Step 3: Parse Syslog Messages

Syslog is a standard format for system logs. Unlike a simple access log, it has a special <priority> field at the beginning that contains two pieces of information combined: the facility (what part of the system generated the message) and the severity (how important it is).

The Goal

You will parse a raw syslog string and then decompose the priority number into its facility and severity components.

Input Message:

{
"raw_log": "<134>Oct 20 14:23:45 edge-node-01 app[12345]: Database connection established"
}

Desired Output:

{
"priority": "134",
"facility": 16,
"severity": 6,
"timestamp": "Oct 20 14:23:45",
"hostname": "edge-node-01",
"tag": "app",
"pid": "12345",
"message": "Database connection established"
}

The "Grok -> Decompose" Pattern

  1. Grok: Use a grok processor with a standard syslog pattern to extract the raw fields, including the priority number.
  2. Decompose: Use a mapping processor to perform the integer arithmetic to calculate facility = priority / 8 and severity = priority % 8.

Implementation

  1. Create the Parsing Pipeline: Copy the following configuration into a file named syslog-parser.yaml.

    syslog-parser.yaml
    name: syslog-parser
    description: A pipeline that parses syslog messages.

    config:
    input:
    generate:
    interval: 1s
    mapping: |
    root.raw_log = '<134>Oct 20 14:23:45 edge-node-01 app[12345]: Database connection established'

    pipeline:
    processors:
    # 1. GROK: Extract the raw fields from the syslog string
    - grok:
    target_field: root.raw_log
    expressions:
    - '<%{POSINT:priority}>%{SYSLOGTIMESTAMP:timestamp} %{SYSLOGHOST:hostname} %{DATA:tag}(?:\[%{POSINT:pid}\])?: %{GREEDYDATA:message}'
    named_captures_only: true

    # 2. DECOMPOSE: Calculate facility and severity from the priority
    - mapping: |
    root = this
    let pri = this.priority.number()
    root.facility = (pri / 8).floor()
    root.severity = pri % 8

    output:
    stdout:
    codec: lines
  2. Deploy and Observe: Watch the logs.
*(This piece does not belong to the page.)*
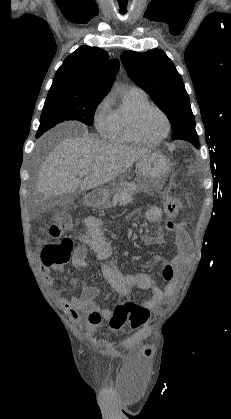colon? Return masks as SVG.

The output will be the structured JSON, including the calculated facility and severity fields.

Verification

The output will be a stream of structured JSON objects. 134 is correctly decomposed into facility 16 (local use 0) and severity 6 (informational).

Example Output:

{"facility":16,"hostname":"edge-node-01","message":"Database connection established","pid":"12345","priority":"134","severity":6,"tag":"app","timestamp":"Oct 20 14:23:45"}

You have now learned how to parse syslog messages and extract the important priority information, which can be used for routing and alerting in a more advanced pipeline.